Exercise objective:
State how many lines in the listing below contain the word "krisen", with no other words.

Data for processing:
== Segment start ==

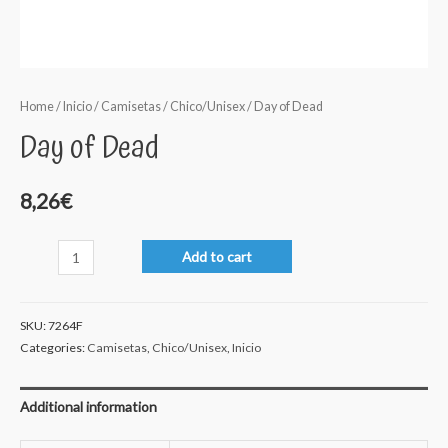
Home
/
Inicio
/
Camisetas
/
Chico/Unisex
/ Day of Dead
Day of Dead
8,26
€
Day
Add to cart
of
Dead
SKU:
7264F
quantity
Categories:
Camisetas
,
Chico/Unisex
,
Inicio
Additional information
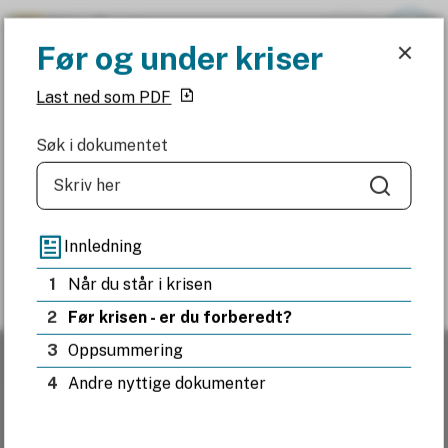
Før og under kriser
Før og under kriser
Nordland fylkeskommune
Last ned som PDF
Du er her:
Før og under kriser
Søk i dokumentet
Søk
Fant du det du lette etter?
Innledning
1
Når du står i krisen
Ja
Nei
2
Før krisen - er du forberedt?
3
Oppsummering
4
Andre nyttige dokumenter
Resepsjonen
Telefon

== Segment end ==
== Segment start ==

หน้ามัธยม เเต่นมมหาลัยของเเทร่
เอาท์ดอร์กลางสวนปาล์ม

== Segment end ==
== Segment start ==

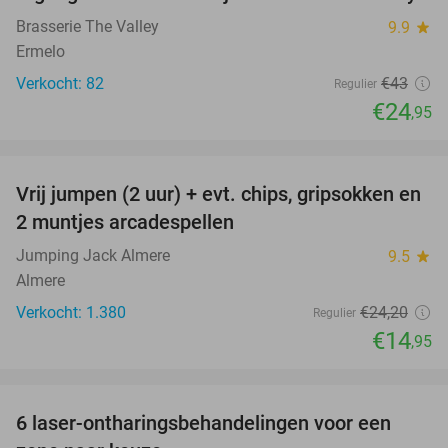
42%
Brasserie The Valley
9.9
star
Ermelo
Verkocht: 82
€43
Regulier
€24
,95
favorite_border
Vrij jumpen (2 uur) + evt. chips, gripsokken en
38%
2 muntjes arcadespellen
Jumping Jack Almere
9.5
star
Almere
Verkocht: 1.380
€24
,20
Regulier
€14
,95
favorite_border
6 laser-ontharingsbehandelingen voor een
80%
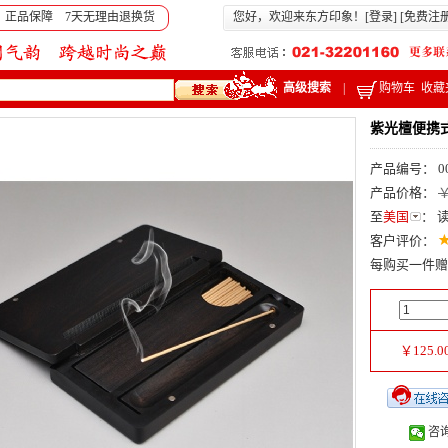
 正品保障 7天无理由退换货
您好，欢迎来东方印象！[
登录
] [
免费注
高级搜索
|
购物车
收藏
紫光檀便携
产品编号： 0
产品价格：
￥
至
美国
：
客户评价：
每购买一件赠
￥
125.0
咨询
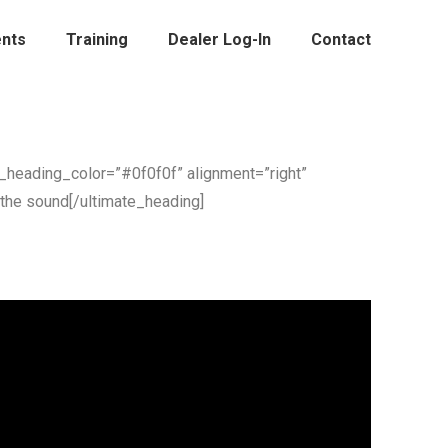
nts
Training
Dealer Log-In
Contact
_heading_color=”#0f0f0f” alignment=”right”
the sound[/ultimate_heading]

== Segment end ==

The answer:
2